EXERCISE DETAILS: Among the entries below, which lines include the string "blinkar"? Show each one.

(TASK INPUTS Opens)

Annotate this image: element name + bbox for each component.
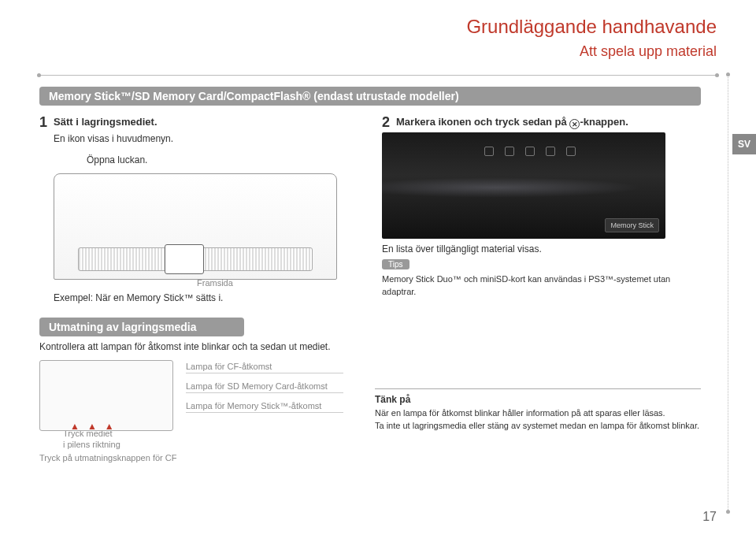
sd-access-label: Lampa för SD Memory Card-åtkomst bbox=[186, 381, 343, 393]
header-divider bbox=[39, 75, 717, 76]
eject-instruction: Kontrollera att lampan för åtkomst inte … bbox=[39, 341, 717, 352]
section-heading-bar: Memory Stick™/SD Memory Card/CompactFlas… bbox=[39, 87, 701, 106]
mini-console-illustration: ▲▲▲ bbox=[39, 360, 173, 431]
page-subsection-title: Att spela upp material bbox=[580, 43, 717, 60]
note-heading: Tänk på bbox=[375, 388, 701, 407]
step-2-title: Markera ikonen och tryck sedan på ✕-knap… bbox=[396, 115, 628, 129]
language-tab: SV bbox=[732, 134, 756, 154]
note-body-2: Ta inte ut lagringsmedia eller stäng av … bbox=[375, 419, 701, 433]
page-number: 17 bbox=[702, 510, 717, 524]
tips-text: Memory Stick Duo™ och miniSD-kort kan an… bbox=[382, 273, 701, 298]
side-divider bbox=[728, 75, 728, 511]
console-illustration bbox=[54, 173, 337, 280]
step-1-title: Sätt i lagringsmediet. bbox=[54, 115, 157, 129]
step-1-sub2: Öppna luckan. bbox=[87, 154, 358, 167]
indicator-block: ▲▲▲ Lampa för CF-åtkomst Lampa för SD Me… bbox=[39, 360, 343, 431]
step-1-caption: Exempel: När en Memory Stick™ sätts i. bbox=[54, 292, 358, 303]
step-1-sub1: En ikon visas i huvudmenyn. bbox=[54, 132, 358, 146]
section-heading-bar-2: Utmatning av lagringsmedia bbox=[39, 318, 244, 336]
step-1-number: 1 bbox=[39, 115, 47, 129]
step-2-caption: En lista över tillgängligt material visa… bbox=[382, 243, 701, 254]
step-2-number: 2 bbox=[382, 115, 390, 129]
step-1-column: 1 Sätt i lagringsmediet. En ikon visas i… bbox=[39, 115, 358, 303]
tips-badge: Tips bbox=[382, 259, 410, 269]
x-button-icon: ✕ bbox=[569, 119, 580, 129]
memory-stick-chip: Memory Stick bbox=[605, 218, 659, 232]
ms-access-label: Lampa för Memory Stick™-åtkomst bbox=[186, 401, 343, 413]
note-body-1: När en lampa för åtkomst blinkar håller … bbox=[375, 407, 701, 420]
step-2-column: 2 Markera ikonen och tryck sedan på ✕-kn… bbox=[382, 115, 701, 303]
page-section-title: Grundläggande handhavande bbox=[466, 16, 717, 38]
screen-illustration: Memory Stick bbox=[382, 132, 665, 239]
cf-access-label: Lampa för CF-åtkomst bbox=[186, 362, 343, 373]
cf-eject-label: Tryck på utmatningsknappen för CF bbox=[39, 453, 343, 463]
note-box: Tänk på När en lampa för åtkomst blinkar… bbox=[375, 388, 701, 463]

(TASK INPUTS Closes)

PROBLEM SOLUTION:
note-body-1: När en lampa för åtkomst blinkar håller … bbox=[375, 407, 701, 420]
note-box: Tänk på När en lampa för åtkomst blinkar… bbox=[375, 388, 701, 463]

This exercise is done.